Your 2018 plan – a contrarian view

Photo credit: https://www.flickr.com/photos/30478819@N08/ Creative commons license

Photo credit: https://www.flickr.com/photos/30478819@N08/ Creative commons license

Leadership Imperatives for complexity #6 – Create directional vectors for guidance

Do you have clear, specific goals for 2018? Maybe even SMART goals? That’s what you’re supposed to do, right? For much of what you need to accomplish this year, that’s probably good. And for some of your most important work, that kind of goals may be what my colleague Carolyn Coughlin calls “anti-helpful.”

What?!? Goals can be useless or worse? Yes, in complex situations.

You’re probably up to some big things this year -  solving a tough social problem, entering a new region with your product, redefining your business around a new opportunity, etc. For that stuff, it’s unlikely that things will be tidy and predictable. You’ll find yourself in the realm of complexity, not just very complicated but truly complex . When we’re working with complexity, it’s often more useful to think in terms of direction than destination.

Here’s an example. Let’s say your mission is to ensure that every kid in your city has an opportunity for a great education. This year, you want to keep doing the programs you know help AND you want to move the needle in ways that you know your current programs simply can’t do. You can describe that second part in general terms, but if you try to prematurely define the outcome as a SMART goal, it just won’t work. It may feel forced or artificial and it will likely close off creative options you can’t see yet.

Instead, you can paint the big picture – a big leap in our ability to ensure educational opportunities for all our kiddos. And you can describe some directional vectors – things you want more or less of. More willingness to make bold plays, less concern about what makes people comfortable, more experiments where we can’t predict what will happen, less guesswork and more data, etc.

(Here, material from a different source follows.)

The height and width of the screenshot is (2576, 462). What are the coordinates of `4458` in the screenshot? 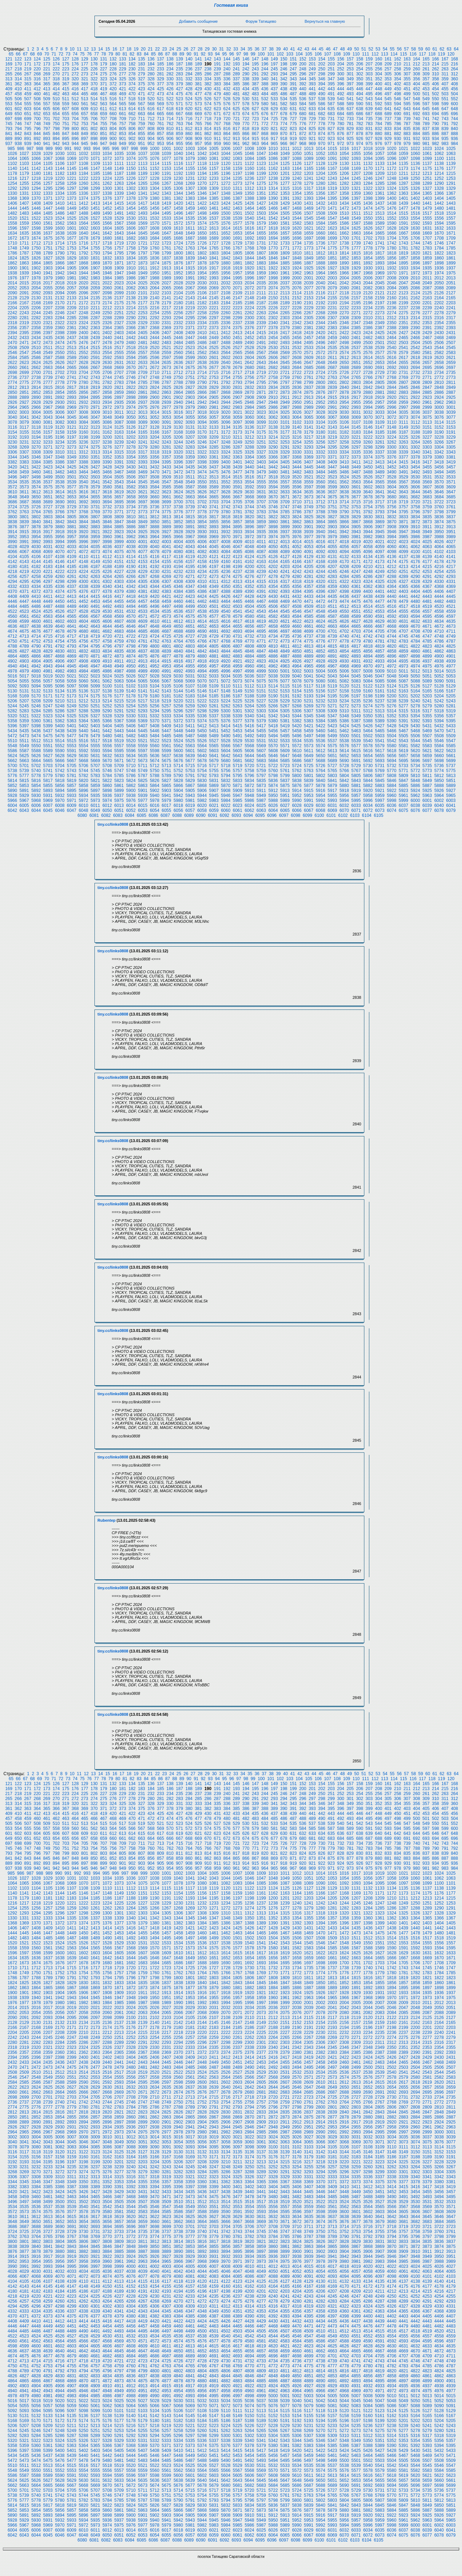 It's located at (154, 601).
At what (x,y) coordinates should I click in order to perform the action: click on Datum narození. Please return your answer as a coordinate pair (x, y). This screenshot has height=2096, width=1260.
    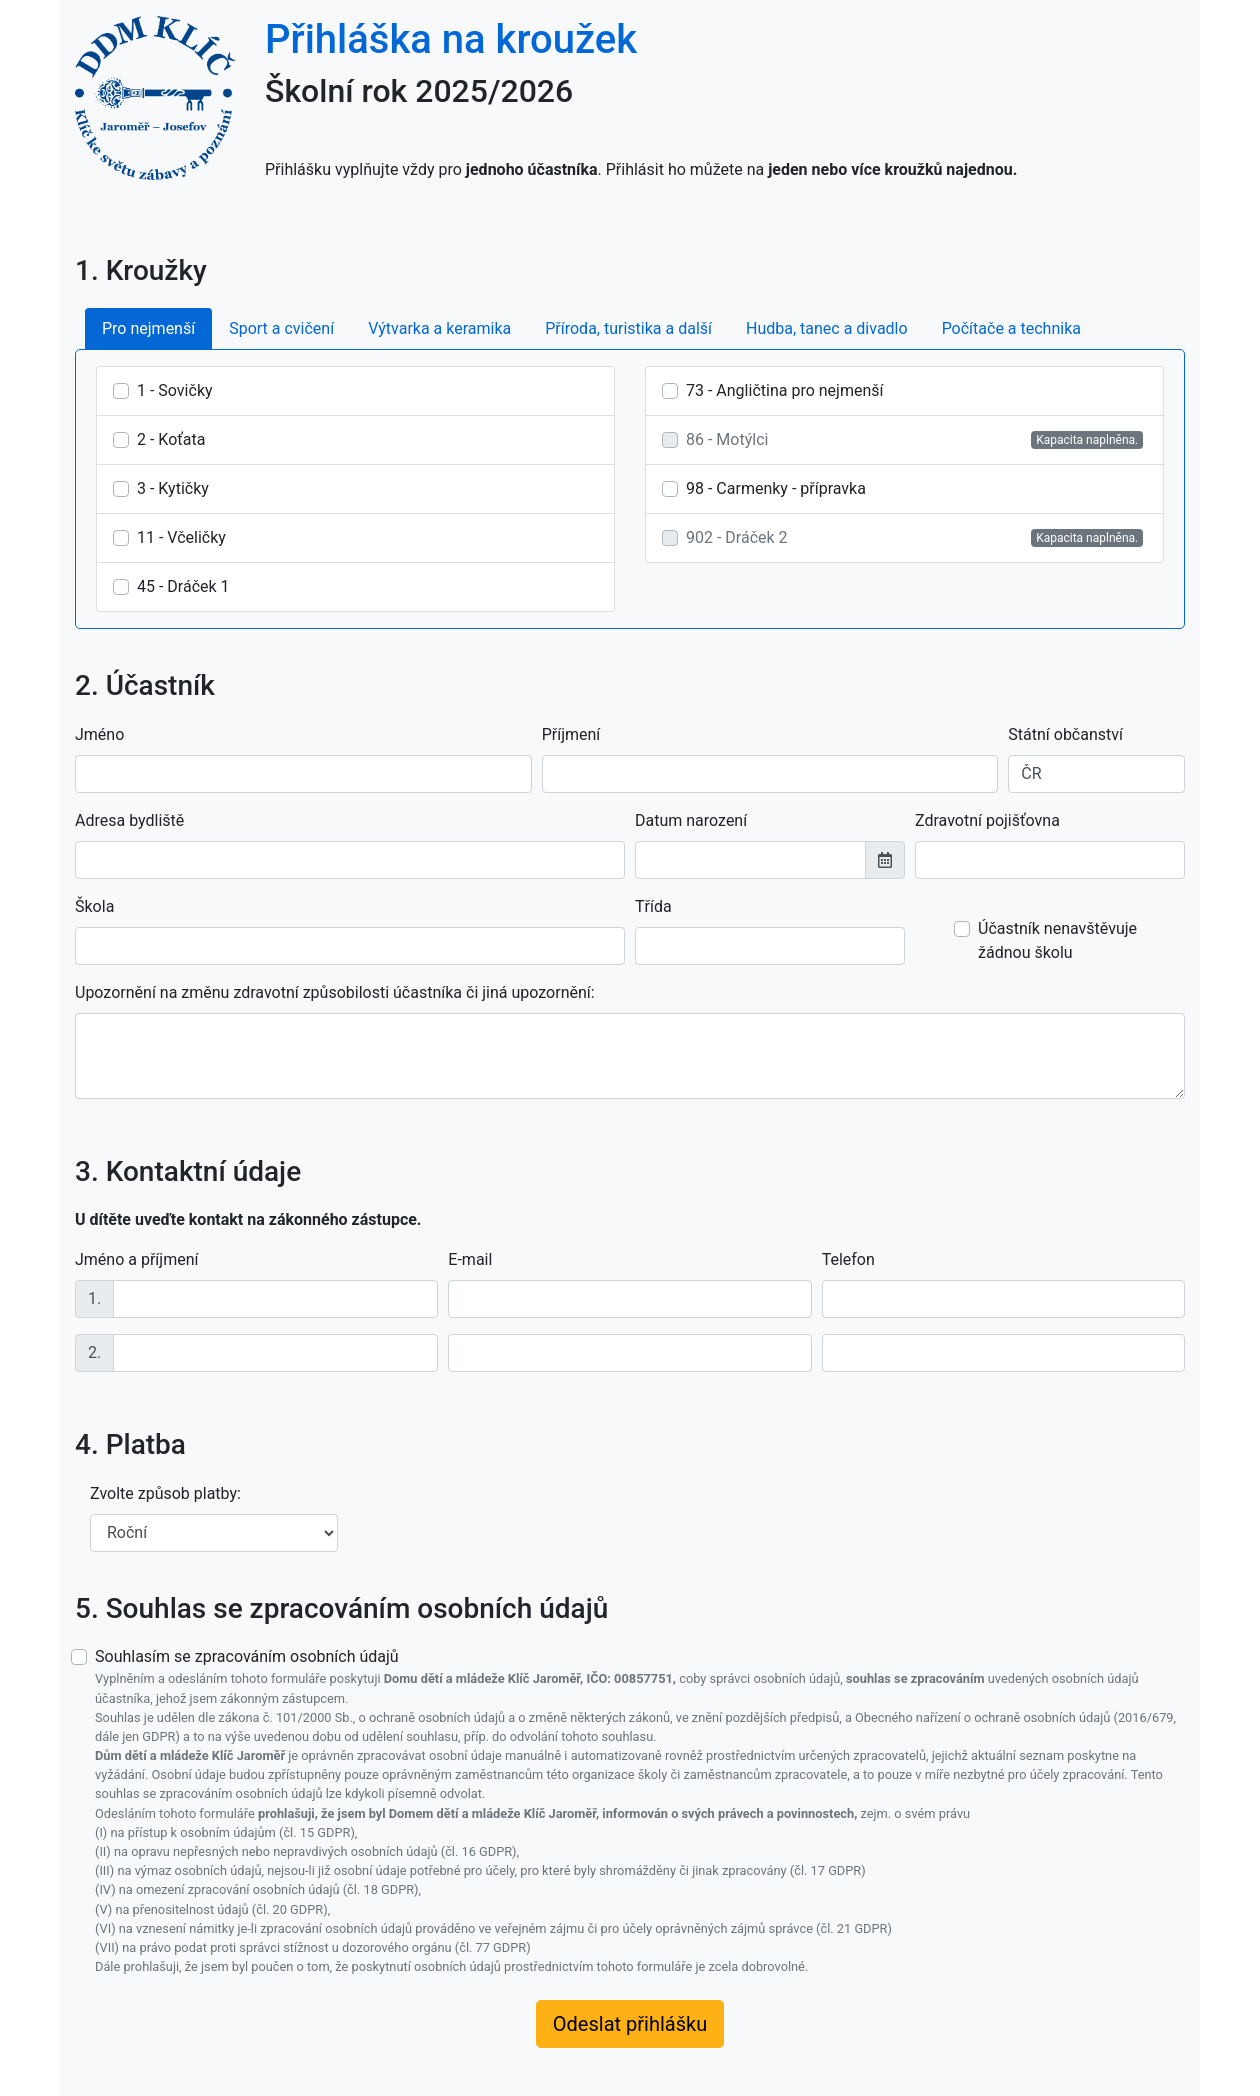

It can be uncomfortable to acknowledge that our destination isn’t totally clear. Many of us feel that as leaders, it’s our job to announce a clear destination. But the more complex the situation is, the more we need to acknowledge what’s unknowable about the situation, including possibly our destination. The most effective leadership move in these situations is to acknowledge the questions that can’t be answered and clarify what we do know about the direction, letting go of our need to announce our destination.

For more on complexity, see my earlier posts in this series. Here’s the first one.

Learning in action:
Consider what you or your team most want to accomplish. Where can you be really clear about the outcome? Where is that unknowable? For the unknowable situations, are there general directions of movement that might move the ball forward?